### ASSIGNMENT
All of the records below must be output exactly, with no pictures carried over.

### EXERCISE MATERIAL
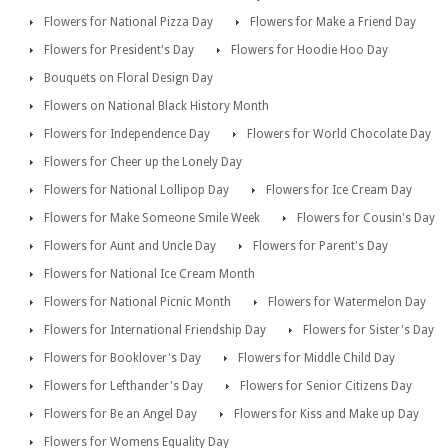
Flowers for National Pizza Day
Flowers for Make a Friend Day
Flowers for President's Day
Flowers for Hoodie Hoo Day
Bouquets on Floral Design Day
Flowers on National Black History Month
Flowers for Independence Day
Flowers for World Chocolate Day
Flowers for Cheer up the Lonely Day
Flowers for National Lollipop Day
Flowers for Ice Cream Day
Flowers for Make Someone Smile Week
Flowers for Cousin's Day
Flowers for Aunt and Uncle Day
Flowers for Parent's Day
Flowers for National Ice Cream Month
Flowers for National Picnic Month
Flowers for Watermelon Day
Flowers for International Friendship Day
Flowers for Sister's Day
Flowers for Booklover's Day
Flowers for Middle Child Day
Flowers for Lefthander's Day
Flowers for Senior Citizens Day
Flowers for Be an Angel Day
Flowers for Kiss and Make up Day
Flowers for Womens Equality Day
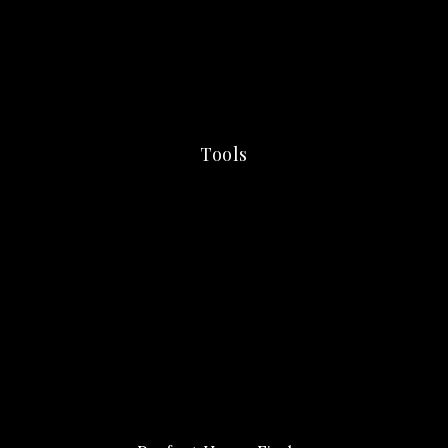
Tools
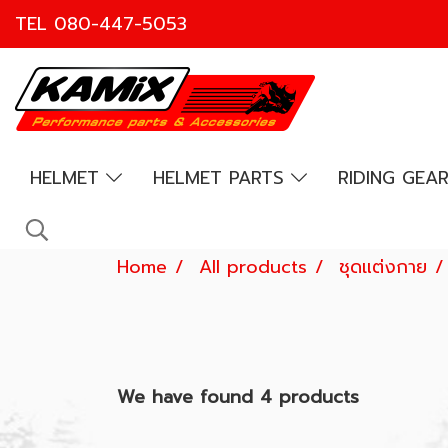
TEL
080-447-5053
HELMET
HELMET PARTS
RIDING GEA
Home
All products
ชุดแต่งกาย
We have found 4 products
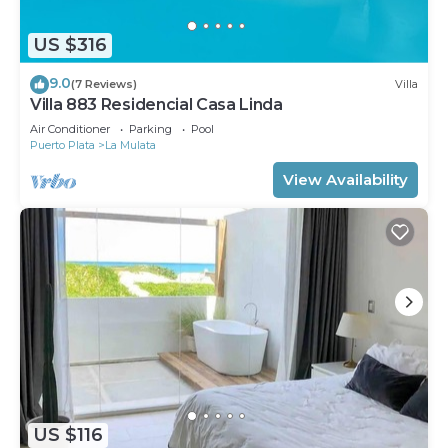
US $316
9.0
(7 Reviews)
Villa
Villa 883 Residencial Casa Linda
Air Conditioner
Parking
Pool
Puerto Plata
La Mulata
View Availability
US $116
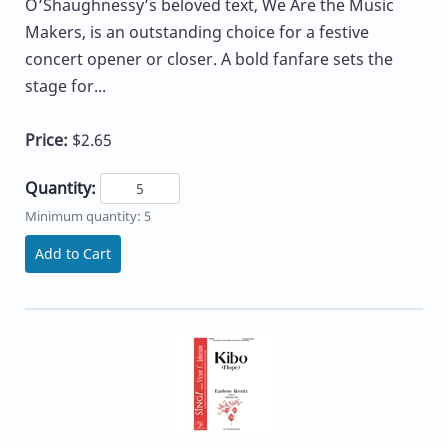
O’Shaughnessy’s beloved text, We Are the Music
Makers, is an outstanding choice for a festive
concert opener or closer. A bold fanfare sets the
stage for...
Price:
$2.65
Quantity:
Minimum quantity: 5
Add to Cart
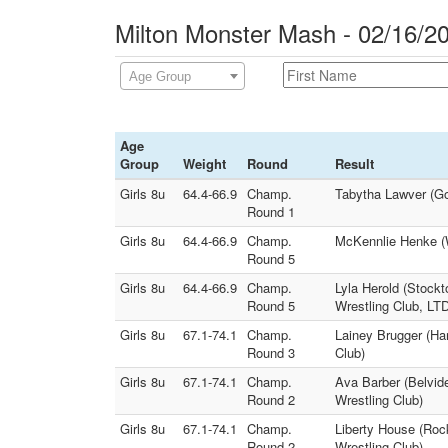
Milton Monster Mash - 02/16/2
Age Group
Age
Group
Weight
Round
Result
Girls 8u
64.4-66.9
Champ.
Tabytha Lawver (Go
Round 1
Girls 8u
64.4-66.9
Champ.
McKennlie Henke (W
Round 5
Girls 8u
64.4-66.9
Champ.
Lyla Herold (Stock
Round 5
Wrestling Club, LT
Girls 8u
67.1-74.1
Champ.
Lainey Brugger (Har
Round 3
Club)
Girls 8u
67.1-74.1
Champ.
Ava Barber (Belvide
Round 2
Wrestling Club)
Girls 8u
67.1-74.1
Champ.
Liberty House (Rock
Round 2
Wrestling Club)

### ANSWER BOX
Flowers for National Pizza Day
Flowers for Make a Friend Day
Flowers for President's Day
Flowers for Hoodie Hoo Day
Bouquets on Floral Design Day
Flowers on National Black History Month
Flowers for Independence Day
Flowers for World Chocolate Day
Flowers for Cheer up the Lonely Day
Flowers for National Lollipop Day
Flowers for Ice Cream Day
Flowers for Make Someone Smile Week
Flowers for Cousin's Day
Flowers for Aunt and Uncle Day
Flowers for Parent's Day
Flowers for National Ice Cream Month
Flowers for National Picnic Month
Flowers for Watermelon Day
Flowers for International Friendship Day
Flowers for Sister's Day
Flowers for Booklover's Day
Flowers for Middle Child Day
Flowers for Lefthander's Day
Flowers for Senior Citizens Day
Flowers for Be an Angel Day
Flowers for Kiss and Make up Day
Flowers for Womens Equality Day
Tools
TEL
080-447-5053
HELMET
HELMET PARTS
RIDING GEA
Home
All products
ชุดแต่งกาย
We have found 4 products
US $316
9.0
(7 Reviews)
Villa
Villa 883 Residencial Casa Linda
Air Conditioner
Parking
Pool
Puerto Plata
La Mulata
View Availability
US $116
O’Shaughnessy’s beloved text, We Are the Music
Makers, is an outstanding choice for a festive
concert opener or closer. A bold fanfare sets the
stage for...
Price:
$2.65
Quantity:
Minimum quantity: 5
Add to Cart
Milton Monster Mash - 02/16/2
Age Group
Age
Group
Weight
Round
Result
Girls 8u
64.4-66.9
Champ.
Tabytha Lawver (Go
Round 1
Girls 8u
64.4-66.9
Champ.
McKennlie Henke (W
Round 5
Girls 8u
64.4-66.9
Champ.
Lyla Herold (Stock
Round 5
Wrestling Club, LT
Girls 8u
67.1-74.1
Champ.
Lainey Brugger (Har
Round 3
Club)
Girls 8u
67.1-74.1
Champ.
Ava Barber (Belvide
Round 2
Wrestling Club)
Girls 8u
67.1-74.1
Champ.
Liberty House (Rock
Round 2
Wrestling Club)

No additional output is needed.